GOAL OF THE EXERCISE: Each line that holds the string "Powerpoint" counts once. Say how many such lines the entries have, giving the number only.

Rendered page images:
[Start of section]

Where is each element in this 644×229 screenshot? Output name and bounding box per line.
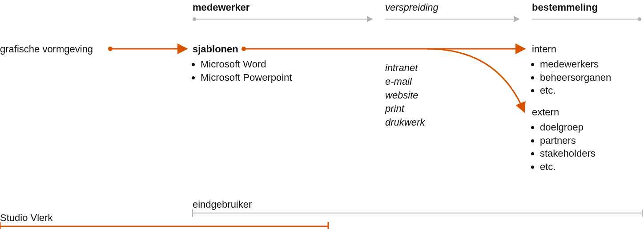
list-item: partners [540,134,596,147]
list-item: beheersorganen [540,71,611,84]
extern-bullets: doelgroep partners stakeholders etc. [532,121,596,174]
channel-item: intranet [385,61,425,75]
label-extern: extern [532,107,559,118]
label-intern: intern [532,43,556,55]
channel-item: drukwerk [385,116,425,130]
list-item: medewerkers [540,58,611,71]
svg-point-0 [193,17,196,21]
list-item: stakeholders [540,147,596,160]
label-grafische-vormgeving: grafische vormgeving [0,43,93,55]
list-item: etc. [540,160,596,174]
heading-bestemmeling: bestemmeling [532,2,598,13]
label-sjablonen: sjablonen [193,43,238,55]
label-studio-vlerk: Studio Vlerk [0,212,53,224]
svg-point-7 [242,47,246,51]
label-eindgebruiker: eindgebruiker [193,199,252,210]
channels-list: intranet e-mail website print drukwerk [385,61,425,130]
channel-item: e-mail [385,75,425,89]
list-item: Microsoft Powerpoint [201,71,292,84]
list-item: doelgroep [540,121,596,134]
intern-bullets: medewerkers beheersorganen etc. [532,58,611,97]
channel-item: website [385,89,425,103]
heading-verspreiding: verspreiding [385,2,439,13]
sjablonen-bullets: Microsoft Word Microsoft Powerpoint [193,58,292,84]
svg-point-5 [108,47,113,51]
svg-point-4 [638,17,641,21]
list-item: etc. [540,84,611,97]
channel-item: print [385,102,425,116]
heading-medewerker: medewerker [193,2,250,13]
list-item: Microsoft Word [201,58,292,71]
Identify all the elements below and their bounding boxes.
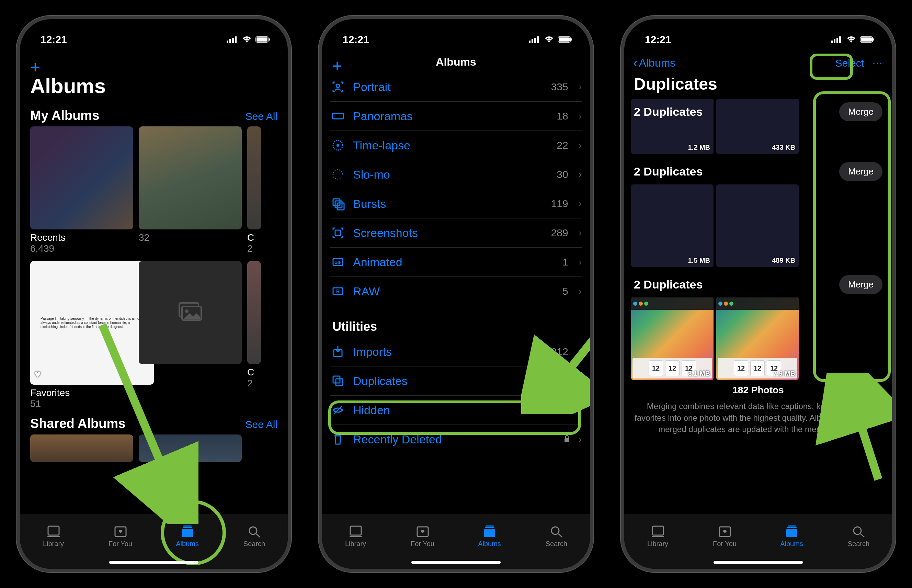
album-favorites[interactable]: Passage I'm taking seriously — the dynam… [30,261,133,409]
list-row-hidden[interactable]: Hidden› [330,396,582,425]
list-row-slomo[interactable]: Slo-mo30› [330,160,582,189]
tab-label: Library [647,540,668,548]
merge-button[interactable]: Merge [839,102,883,121]
tab-library[interactable]: Library [322,514,389,559]
my-albums-row1[interactable]: Recents 6,439 32 C 2 [20,126,288,254]
merge-button[interactable]: Merge [839,275,883,294]
list-row-panoramas[interactable]: Panoramas18› [330,102,582,131]
tab-library[interactable]: Library [20,514,87,559]
album-card[interactable]: 32 [139,126,242,254]
duplicate-thumbnail[interactable]: 1212123.1 MB [631,297,713,380]
duplicate-thumbnails[interactable]: 1.5 MB489 KB [631,184,885,272]
tab-albums[interactable]: Albums [154,514,221,559]
svg-rect-22 [537,36,539,43]
library-icon [347,525,364,538]
select-button[interactable]: Select [835,57,864,69]
status-time: 12:21 [343,34,369,45]
see-all-shared-albums[interactable]: See All [245,419,278,430]
status-icons [227,36,271,43]
tab-library[interactable]: Library [624,514,691,559]
home-indicator[interactable] [109,561,199,564]
my-albums-row2[interactable]: Passage I'm taking seriously — the dynam… [20,261,288,409]
svg-rect-44 [565,438,569,442]
media-types-list[interactable]: Portrait335›Panoramas18›Time-lapse22›Slo… [322,73,590,306]
svg-rect-11 [48,526,59,535]
duplicate-thumbnails[interactable]: 1212123.1 MB1212127.9 MB [631,297,885,384]
svg-rect-56 [836,38,838,43]
chevron-right-icon: › [579,140,582,151]
svg-point-29 [336,144,339,147]
list-label: Hidden [353,404,555,417]
trash-icon [330,433,345,446]
album-count: 2 [247,243,261,254]
tab-for-you[interactable]: For You [691,514,758,559]
duplicate-thumbnail[interactable]: 1212127.9 MB [716,297,799,380]
chevron-right-icon: › [579,286,582,297]
tab-albums[interactable]: Albums [456,514,523,559]
list-row-bursts[interactable]: Bursts119› [330,189,582,218]
home-indicator[interactable] [713,561,803,564]
wifi-icon [846,36,856,43]
album-count: 32 [139,232,242,243]
list-row-trash[interactable]: Recently Deleted› [330,425,582,454]
utilities-list[interactable]: Imports812›Duplicates182›Hidden›Recently… [322,337,590,454]
list-row-duplicates[interactable]: Duplicates182› [330,367,582,396]
tab-bar: Library For You Albums Search [20,514,288,569]
tab-search[interactable]: Search [221,514,288,559]
more-options-icon[interactable]: ⋯ [872,57,883,69]
list-label: Animated [353,255,555,269]
duplicate-thumbnail[interactable]: 489 KB [716,184,799,267]
tab-albums[interactable]: Albums [758,514,825,559]
merge-button[interactable]: Merge [839,162,883,181]
duplicate-groups[interactable]: 2 DuplicatesMerge1.2 MB433 KB2 Duplicate… [624,99,892,384]
list-row-screenshots[interactable]: Screenshots289› [330,218,582,248]
add-album-button[interactable]: + [333,57,342,75]
list-row-raw[interactable]: RRAW5› [330,277,582,306]
tab-search[interactable]: Search [825,514,892,559]
svg-rect-40 [333,376,340,383]
svg-rect-62 [652,526,663,535]
album-recents[interactable]: Recents 6,439 [30,126,133,254]
utilities-section-title: Utilities [330,306,582,337]
status-time: 12:21 [645,34,671,45]
list-row-imports[interactable]: Imports812› [330,337,582,367]
tab-label: Library [345,540,366,548]
album-card[interactable]: C 2 [247,261,261,409]
shared-albums-row[interactable] [20,435,288,462]
svg-rect-60 [873,39,874,40]
duplicate-group: 2 DuplicatesMerge1.2 MB433 KB [624,99,892,159]
album-thumb [139,261,242,364]
album-card[interactable]: 0 [139,261,242,409]
duplicate-thumbnail[interactable]: 1.5 MB [631,184,713,267]
panoramas-icon [330,109,345,123]
list-row-portrait[interactable]: Portrait335› [330,73,582,102]
album-card[interactable]: C 2 [247,126,261,254]
thumb-placeholder-text: Passage I'm taking seriously — the dynam… [40,317,144,329]
svg-point-52 [552,527,559,535]
shared-albums-title: Shared Albums [30,416,125,431]
tab-search[interactable]: Search [523,514,590,559]
svg-rect-2 [232,38,234,43]
nav-title: Albums [322,53,590,73]
back-button[interactable]: ‹ Albums [633,56,675,70]
file-size: 7.9 MB [773,369,795,378]
list-label: Slo-mo [353,168,549,181]
tab-for-you[interactable]: For You [389,514,456,559]
see-all-my-albums[interactable]: See All [245,111,278,122]
svg-rect-20 [531,39,533,43]
list-row-timelapse[interactable]: Time-lapse22› [330,131,582,160]
screen1-content: Albums My Albums See All Recents 6,439 3… [20,53,288,524]
imports-icon [330,345,345,359]
home-indicator[interactable] [412,561,500,564]
svg-rect-49 [486,525,494,527]
notch [109,19,199,39]
svg-rect-3 [235,36,237,43]
list-label: Imports [353,345,544,359]
tab-label: For You [411,540,434,548]
add-album-button[interactable]: + [30,57,40,77]
svg-line-18 [256,534,260,537]
tab-for-you[interactable]: For You [87,514,154,559]
list-count: 182 [551,375,568,387]
list-row-animated[interactable]: GIFAnimated1› [330,248,582,277]
duplicate-group: 2 DuplicatesMerge1.5 MB489 KB [624,159,892,272]
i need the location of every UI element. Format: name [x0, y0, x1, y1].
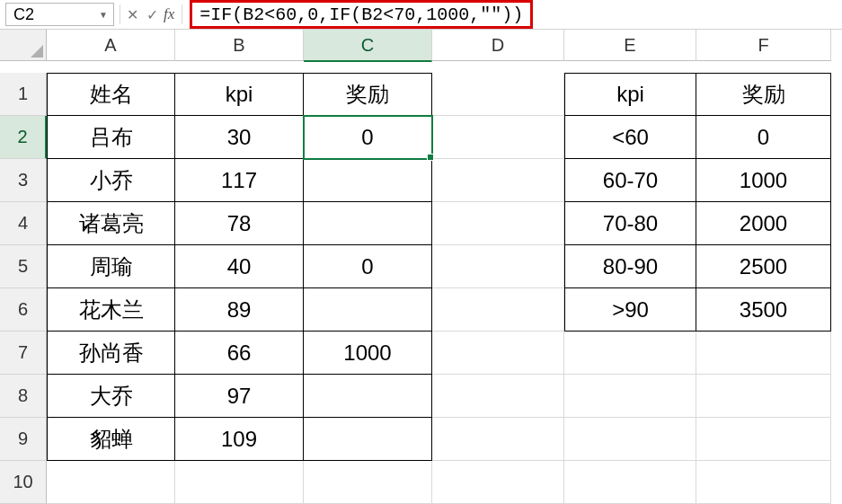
- cell-A8[interactable]: 大乔: [47, 375, 175, 418]
- col-header-F[interactable]: F: [696, 30, 831, 61]
- row-header-10[interactable]: 10: [0, 461, 47, 504]
- cell-E7[interactable]: [564, 332, 696, 375]
- row-header-5[interactable]: 5: [0, 245, 47, 288]
- cell-C9[interactable]: [304, 418, 432, 461]
- cell-B4[interactable]: 78: [175, 202, 304, 245]
- cell-A3[interactable]: 小乔: [47, 159, 175, 202]
- cell-B1[interactable]: kpi: [175, 73, 304, 116]
- cell-C10[interactable]: [304, 461, 432, 504]
- fx-icon[interactable]: fx: [162, 5, 180, 23]
- cell-D4[interactable]: [432, 202, 564, 245]
- cell-B2[interactable]: 30: [175, 116, 304, 159]
- col-header-C[interactable]: C: [304, 30, 432, 62]
- cell-F1[interactable]: 奖励: [696, 73, 831, 116]
- col-header-B[interactable]: B: [175, 30, 304, 61]
- row-header-6[interactable]: 6: [0, 288, 47, 332]
- cell-F4[interactable]: 2000: [696, 202, 831, 245]
- cell-E8[interactable]: [564, 375, 696, 418]
- cell-F9[interactable]: [696, 418, 831, 461]
- cell-A4[interactable]: 诸葛亮: [47, 202, 175, 245]
- cell-A1[interactable]: 姓名: [47, 73, 175, 116]
- formula-bar: C2 ▼ ✕ ✓ fx =IF(B2<60,0,IF(B2<70,1000,""…: [0, 0, 842, 30]
- cell-D5[interactable]: [432, 245, 564, 288]
- cell-B5[interactable]: 40: [175, 245, 304, 288]
- separator: [120, 4, 120, 24]
- cell-F2[interactable]: 0: [696, 116, 831, 159]
- cell-A5[interactable]: 周瑜: [47, 245, 175, 288]
- cell-A9[interactable]: 貂蝉: [47, 418, 175, 461]
- cell-A6[interactable]: 花木兰: [47, 288, 175, 332]
- cell-A10[interactable]: [47, 461, 175, 504]
- cell-D9[interactable]: [432, 418, 564, 461]
- name-box[interactable]: C2 ▼: [5, 3, 114, 26]
- row-header-9[interactable]: 9: [0, 418, 47, 461]
- cell-D2[interactable]: [432, 116, 564, 159]
- cell-C6[interactable]: [304, 288, 432, 332]
- row-header-7[interactable]: 7: [0, 332, 47, 375]
- col-header-E[interactable]: E: [564, 30, 696, 61]
- cell-F7[interactable]: [696, 332, 831, 375]
- row-header-4[interactable]: 4: [0, 202, 47, 245]
- cell-A2[interactable]: 吕布: [47, 116, 175, 159]
- cell-B6[interactable]: 89: [175, 288, 304, 332]
- cell-E6[interactable]: >90: [564, 288, 696, 332]
- cell-B7[interactable]: 66: [175, 332, 304, 375]
- cell-B9[interactable]: 109: [175, 418, 304, 461]
- cell-E9[interactable]: [564, 418, 696, 461]
- formula-text[interactable]: =IF(B2<60,0,IF(B2<70,1000,"")): [190, 0, 533, 29]
- select-all-corner[interactable]: [0, 30, 47, 61]
- cell-D7[interactable]: [432, 332, 564, 375]
- cell-B10[interactable]: [175, 461, 304, 504]
- col-header-A[interactable]: A: [47, 30, 175, 61]
- cell-C5[interactable]: 0: [304, 245, 432, 288]
- cancel-icon[interactable]: ✕: [122, 2, 142, 27]
- name-box-value: C2: [13, 5, 34, 24]
- cell-C8[interactable]: [304, 375, 432, 418]
- cell-C3[interactable]: [304, 159, 432, 202]
- cell-E3[interactable]: 60-70: [564, 159, 696, 202]
- cell-C1[interactable]: 奖励: [304, 73, 432, 116]
- chevron-down-icon[interactable]: ▼: [99, 10, 108, 20]
- cell-D6[interactable]: [432, 288, 564, 332]
- cell-E4[interactable]: 70-80: [564, 202, 696, 245]
- cell-C2[interactable]: 0: [304, 116, 432, 159]
- cell-F8[interactable]: [696, 375, 831, 418]
- cell-F6[interactable]: 3500: [696, 288, 831, 332]
- cell-D10[interactable]: [432, 461, 564, 504]
- row-header-1[interactable]: 1: [0, 73, 47, 116]
- cell-D8[interactable]: [432, 375, 564, 418]
- cell-D1[interactable]: [432, 73, 564, 116]
- cell-F5[interactable]: 2500: [696, 245, 831, 288]
- cell-E1[interactable]: kpi: [564, 73, 696, 116]
- cell-E5[interactable]: 80-90: [564, 245, 696, 288]
- cell-E2[interactable]: <60: [564, 116, 696, 159]
- row-header-2[interactable]: 2: [0, 116, 47, 159]
- row-header-3[interactable]: 3: [0, 159, 47, 202]
- spreadsheet-grid[interactable]: A B C D E F 1 姓名 kpi 奖励 kpi 奖励 2 吕布 30 0…: [0, 30, 842, 504]
- cell-C7[interactable]: 1000: [304, 332, 432, 375]
- col-header-D[interactable]: D: [432, 30, 564, 61]
- cell-E10[interactable]: [564, 461, 696, 504]
- row-header-8[interactable]: 8: [0, 375, 47, 418]
- formula-input-wrap[interactable]: =IF(B2<60,0,IF(B2<70,1000,"")): [184, 0, 842, 29]
- cell-B3[interactable]: 117: [175, 159, 304, 202]
- cell-A7[interactable]: 孙尚香: [47, 332, 175, 375]
- cell-F10[interactable]: [696, 461, 831, 504]
- cell-F3[interactable]: 1000: [696, 159, 831, 202]
- cell-B8[interactable]: 97: [175, 375, 304, 418]
- cell-C4[interactable]: [304, 202, 432, 245]
- enter-icon[interactable]: ✓: [142, 2, 162, 27]
- separator: [182, 4, 182, 24]
- cell-D3[interactable]: [432, 159, 564, 202]
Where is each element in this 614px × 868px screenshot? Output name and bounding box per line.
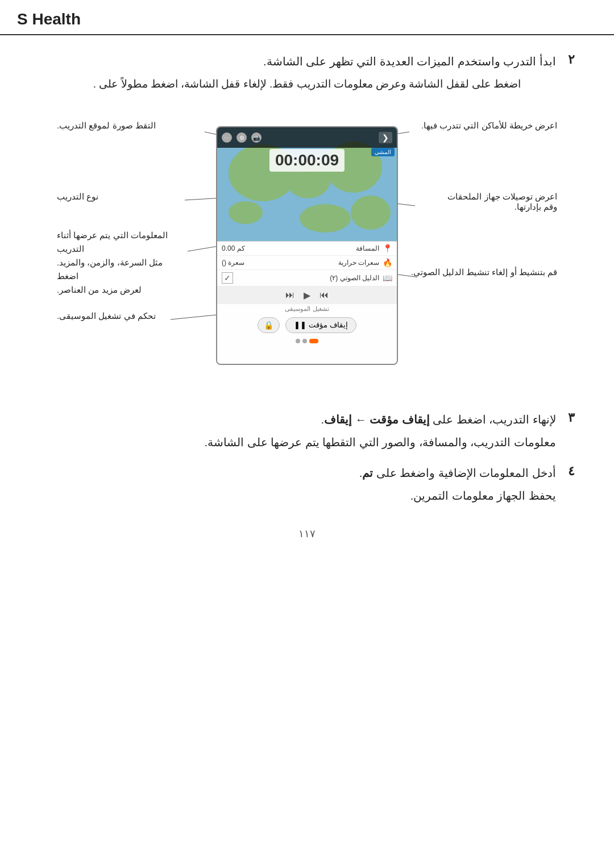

[End of section]

SOLUTION FOR THIS PROBLEM: 2